However, given the estimated capability of the Hwasong-15 missile, North Korea appears to have the option of strengthening the RV, which would increase its mass somewhat, and still be able to deliver a warhead to long distances.

Fig. 3. This figure shows the atmospheric forces on the RV with altitude as it reenters, for the highly lofted test on November 29 (black curve) compared to the same missile flying a 13,000 km standard  trajectory (a minimum-energy trajectory, MET). The horizontal axis plots the product of the atmospheric density and square of the RV speed along its trajectory, which is proportional to the drag force on the RV. The calculations in all these figures assume a ballistic coefficient of the RV of 100 lb/ft2 (5 kN/m2). Increasing the ballistic coefficient will increase the magnitude of the forces and move the peaks to somewhat lower altitudes, but the comparative size of the curves will remain similar.

The situation is similar with heating of the RV. The last three columns of Fig. 4 compare several measures of the heating experienced by the RV on the lofted November 29 test to what would be experienced by the same RV on a 13,000 km-range missile on a standard trajectory (MET).

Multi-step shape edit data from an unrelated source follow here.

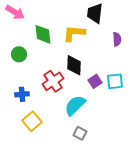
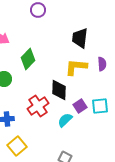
yellow L-shape: (74, 33) -> (76, 67), moved
green diamond: (43, 34) -> (28, 59), turned 50
cyan semicircle: (75, 105) -> (65, 120), moved, size x0.7

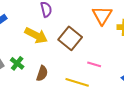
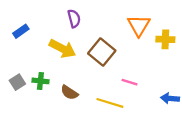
green cross: (17, 63) -> (40, 81), turned -32
brown semicircle: (42, 73) -> (69, 93), turned 105

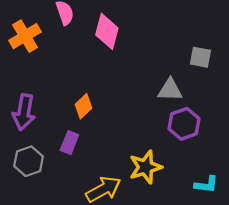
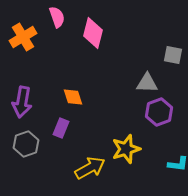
orange diamond: (84, 106) -> (73, 97), turned -65

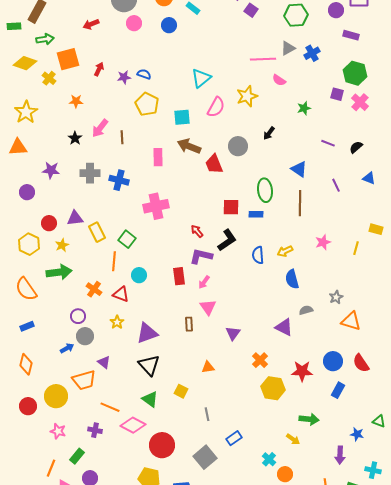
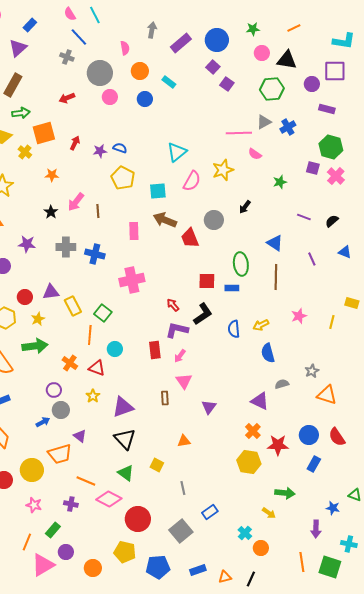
orange cross: (260, 360) -> (253, 431), moved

Fig. 4. A comparison of RV forces and heating on the November 29 test and on a 13,000 km-range trajectory, assuming both missiles have the same RV and payload. A discussion of these quantities is given in the “Details” section below.

These estimates show that the maximum heating experienced on the lofted trajectory would be about twice that on a standard trajectory, but that total heat absorbed by the RV on the two trajectories would be roughly the same. Because the heating occurs earlier on the RV on the standard trajectory than on the lofted trajectory, that heat has about 130 seconds to diffuse through the insulation of the RV to the warhead, while the heat on the lofted trajectory diffuses for about 80 seconds (Fig. 5). This somewhat longer time for “heat soak” can increase the amount of heat reaching the warhead, but North Korea would put insulation around the warhead inside the RV, and the heat transfer through insulators that North Korea should have access to is low enough that this time difference is probably not significant.

Fig. 5: This figure shows how the heating rate of the RV surface varies with time before impact on the lofted and standard trajectory. The areas under the curves are proportional to the total heat absorbed by the RV, and is only about 20% larger for the MET. The vertical axis plots the product of the atmospheric density and the cube of the RV speed along its trajectory, which is proportional to the heating rate on the RV.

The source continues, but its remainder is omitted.